目が覚めると、そこは天蓋付きのベッドだった。

 窓から差し込む光が部屋全体を淡く照らしている。

 エレナは起き上がって窓辺に歩み寄った。

 窓を開けると、雲一つない青空が広がっている。

 城下の村から教会の鐘の音がのどかに聞こえてくる。

 小鳥たちの群れが飛び立ち、まぶしい空の彼方へ消えていく。

 城館の屋根が朝日を反射して輝いている。

 ここは、いったい……。

 あれはいったいなんだったのだろうか。

 寝起きの目をしばたかせながらエレナはしばらく光に満ちた世界を眺めていた。

 静かなノックの後に、すぐ扉が開く。

 入り込んできた侍女のミリアがエレナの姿を見て目を丸くしている。

「まあ、お嬢様、お目覚めでございましたか。
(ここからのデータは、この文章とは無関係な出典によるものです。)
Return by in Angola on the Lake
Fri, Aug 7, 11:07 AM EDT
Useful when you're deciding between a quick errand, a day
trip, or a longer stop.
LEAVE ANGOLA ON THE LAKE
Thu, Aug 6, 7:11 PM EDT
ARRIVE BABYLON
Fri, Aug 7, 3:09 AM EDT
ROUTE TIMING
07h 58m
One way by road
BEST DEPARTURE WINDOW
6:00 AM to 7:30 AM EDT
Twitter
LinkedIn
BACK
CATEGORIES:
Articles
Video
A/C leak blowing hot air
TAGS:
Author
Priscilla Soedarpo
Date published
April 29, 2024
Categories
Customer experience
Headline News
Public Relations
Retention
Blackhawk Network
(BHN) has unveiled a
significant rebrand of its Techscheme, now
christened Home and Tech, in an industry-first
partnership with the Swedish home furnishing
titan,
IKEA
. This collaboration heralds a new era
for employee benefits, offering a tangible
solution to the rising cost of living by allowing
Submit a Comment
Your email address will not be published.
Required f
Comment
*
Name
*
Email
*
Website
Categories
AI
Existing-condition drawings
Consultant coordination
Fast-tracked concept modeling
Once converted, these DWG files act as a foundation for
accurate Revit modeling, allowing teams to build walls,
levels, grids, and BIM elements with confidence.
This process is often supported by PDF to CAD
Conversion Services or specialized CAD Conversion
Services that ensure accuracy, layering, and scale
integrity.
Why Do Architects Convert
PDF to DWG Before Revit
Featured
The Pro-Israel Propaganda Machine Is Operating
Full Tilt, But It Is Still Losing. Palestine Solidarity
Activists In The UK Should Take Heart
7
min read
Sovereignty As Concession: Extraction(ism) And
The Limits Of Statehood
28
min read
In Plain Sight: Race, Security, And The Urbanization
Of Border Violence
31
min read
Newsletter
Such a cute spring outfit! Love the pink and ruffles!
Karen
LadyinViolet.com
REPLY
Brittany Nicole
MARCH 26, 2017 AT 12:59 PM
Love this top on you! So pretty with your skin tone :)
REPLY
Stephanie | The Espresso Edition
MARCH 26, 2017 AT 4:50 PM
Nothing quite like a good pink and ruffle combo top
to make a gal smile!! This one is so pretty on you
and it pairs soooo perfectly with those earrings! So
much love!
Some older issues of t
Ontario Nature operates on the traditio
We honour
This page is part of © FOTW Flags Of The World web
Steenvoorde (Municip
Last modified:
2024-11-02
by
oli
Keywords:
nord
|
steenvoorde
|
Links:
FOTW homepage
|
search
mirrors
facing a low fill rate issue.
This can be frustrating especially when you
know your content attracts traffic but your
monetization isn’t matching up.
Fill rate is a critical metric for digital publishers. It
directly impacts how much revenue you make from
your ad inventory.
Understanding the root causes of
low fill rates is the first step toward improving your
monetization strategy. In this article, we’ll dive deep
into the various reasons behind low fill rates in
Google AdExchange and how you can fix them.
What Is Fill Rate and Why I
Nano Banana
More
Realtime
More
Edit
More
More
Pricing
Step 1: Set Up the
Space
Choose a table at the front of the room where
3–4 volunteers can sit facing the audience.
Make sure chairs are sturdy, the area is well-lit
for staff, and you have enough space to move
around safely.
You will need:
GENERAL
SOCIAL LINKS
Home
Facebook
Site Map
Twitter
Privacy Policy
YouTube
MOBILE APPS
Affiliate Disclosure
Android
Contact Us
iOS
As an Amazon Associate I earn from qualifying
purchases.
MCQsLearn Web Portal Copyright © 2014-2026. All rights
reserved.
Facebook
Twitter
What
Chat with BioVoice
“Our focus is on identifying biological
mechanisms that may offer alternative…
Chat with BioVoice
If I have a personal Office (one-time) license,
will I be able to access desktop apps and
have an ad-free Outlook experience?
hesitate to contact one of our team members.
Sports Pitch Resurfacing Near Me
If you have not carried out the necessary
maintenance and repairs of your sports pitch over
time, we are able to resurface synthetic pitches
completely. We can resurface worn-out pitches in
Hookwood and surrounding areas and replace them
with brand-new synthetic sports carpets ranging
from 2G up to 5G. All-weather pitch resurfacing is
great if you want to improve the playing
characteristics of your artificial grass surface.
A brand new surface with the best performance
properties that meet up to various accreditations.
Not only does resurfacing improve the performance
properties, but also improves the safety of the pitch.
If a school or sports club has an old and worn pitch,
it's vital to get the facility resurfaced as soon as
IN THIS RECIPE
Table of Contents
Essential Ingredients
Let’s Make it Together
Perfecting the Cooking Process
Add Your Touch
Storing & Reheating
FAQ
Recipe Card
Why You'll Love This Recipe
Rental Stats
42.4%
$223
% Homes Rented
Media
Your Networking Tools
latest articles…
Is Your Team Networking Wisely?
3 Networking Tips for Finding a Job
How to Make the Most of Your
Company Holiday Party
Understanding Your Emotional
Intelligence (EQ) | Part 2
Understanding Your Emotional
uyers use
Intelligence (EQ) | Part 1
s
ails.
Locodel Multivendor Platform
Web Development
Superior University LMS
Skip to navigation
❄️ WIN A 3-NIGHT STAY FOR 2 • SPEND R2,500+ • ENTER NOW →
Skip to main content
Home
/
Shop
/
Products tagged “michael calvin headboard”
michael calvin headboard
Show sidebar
失礼いたしました。起きていらっしゃるとは思いませんでしたので」

「たまにはわたくしだって早起きすることくらいあるでしょ」

「さようでございますか」と、侍女が無関心な様子で、軽やかな布地でできた青いドレスを差し出す。「では、お着替えをなさってくださいな」

 エレナがドレスを受け取ると、侍女が寝間着をたたみながら小声でたずねてきた。

「おねしょはなさっていませんか」

 思わずハッとして、下半身を確かめてしまった。

「ちょっと、十八にもなって、するわけないでしょう」

 侍女が無表情につぶやく。

「昔はよく奥様に知られぬように寝床を交換したものでございます。今でも懐かしく思います」

 ドレスをかぶって顔を出したエレナは侍女に顔を寄せながらささやいた。

「ねえミリア、あなた、本当は公爵令嬢だなんてことはないわよね」

「はあ?」と、侍女が当惑気味に首をかしげている。「何を急に。わたくしはご城下の村に捨てられていた身でございます。それを引き取ってお育てくださった奥様のご恩は、一生忘れることはございません。わたくしの使命は、お嬢様を奥様のような立派な淑女にお育てすることでございます」

 やっぱり、そうよね。

 それは今までにさんざん聞かされてきた話だった。

 エレナが怠けたり面倒くさがるようなことがあると、いつも必ずその話で母を見習えとたしなめられてきたのだ。

「ですから……」と、ミリアが言葉を継いだ。「さっさと着替えてお支度をなさってくださいな」

 これが夢……なの?

 ……ではないようだ。

 えっと、奇妙な夢を見ていた、ということかしら?

 どっちがどっちなのだろうか。